Only five exploration wells have ever been drilled in the Chukchi Sea, all in a drilling program between 1989 and 1991. One of those wells, the Burger well, found a major gas accumulation in Beaufortian rocks that are broadly equivalent to the reservoirs of the Kuparuk field.

All of those wells targeted rocks equivalent to the reservoir for the Prudhoe Bay field, in an unsuccessful attempt to find the type of 3 billion-plus-barrel field that would be needed for viable oil field development in the Chukchi, Kumar said.

But the new seismic confirms the presence of a very thick Ellesmerian through Brookian sedimentary sequence throughout what geologists term the Hanna Trough, a major sedimentary basin in the center of the U.S. sector of the Chukchi. And north of the structural high called the Barrow Arch that is associated with most major oil fields of the North Slope, the seismic depicts almost 10 kilometers (30,000 feet) of what appear to be predominantly Brookian strata.

So, there appear to be many exploration opportunities in the Chukchi, beyond what the drilling program of the late 1980s targeted, including possibilities targeting some of the younger source rocks and reservoirs.

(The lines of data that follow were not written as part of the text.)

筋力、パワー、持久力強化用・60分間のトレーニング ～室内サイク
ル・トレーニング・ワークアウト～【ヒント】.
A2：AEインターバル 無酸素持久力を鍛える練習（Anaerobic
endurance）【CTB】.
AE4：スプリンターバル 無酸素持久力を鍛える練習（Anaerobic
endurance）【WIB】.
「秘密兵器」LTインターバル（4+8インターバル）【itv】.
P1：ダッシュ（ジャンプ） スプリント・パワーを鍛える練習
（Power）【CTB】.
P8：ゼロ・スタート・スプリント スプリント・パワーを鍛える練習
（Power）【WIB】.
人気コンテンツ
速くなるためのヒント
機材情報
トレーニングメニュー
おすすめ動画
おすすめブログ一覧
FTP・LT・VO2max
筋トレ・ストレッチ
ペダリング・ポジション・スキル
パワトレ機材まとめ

For example, drilling on the Lomonosov Ridge in the Arctic Ocean near the North Pole has revealed a mid-Tertiary, algae bearing horizon that could represent a regional Arctic source rock.

“If that can be buried to a reasonable depth we might have a younger system that would be operating in the Chukchi basin, and we don’t have to only look for the older systems and only for the big, early generation which is what happened on the North Slope,” Kumar said.

Gas chimneys

And just to get the saliva moving for any self-respecting exploration geologist, the GXT seismic shows widespread evidence of gas chimneys in the strata under the Chukchi Sea (a gas chimney shows up as a distinctive pattern on a seismic section and represents a column of natural gas bubbling up through the rock strata from a deep source).

“We’ve also seen a fair amount of gas chimneys from the data, basically throughout the dataset,” Dinkelman said. “To us that is suggestive that … the regional petroleum system that is active is far more pervasive than what we see just based on these five wells.”

However, the GXT seismic has also brought to light some of the structural complexities of the Chukchi geology, with various cataclysmic events alternately pulling apart and compressing the rocks over geologic time.

“The Chukchi, I think, from this (seismic data) is a very complicated area, and what we can document … is that you have a series of rifting and compressional events that have taken place throughout the history from early Paleozoic until late Cretaceous,” Kumar said.

One curiosity in the structures revealed in the seismic is the apparent absence of what geologists term the Herald Thrust, the major geologic fault that represents the seaward extension of the northern front of the Brooks Range.

“We were not able to show the Herald Thrust as a continuation of the front of the Brooks Range,” Kumar said. “… We did not see that kind of feature in any of the data towards the southern end of our survey.”

Given the short time window and proximity of the permanent ice pack during the 2006 open water season GXT was able to shoot about half of the seismic it had planned. The company plans to acquire additional data, filling in the seismic grid that it has now established and extending coverage out over the edge of the continental shelf into the Canada basin of the Arctic Ocean.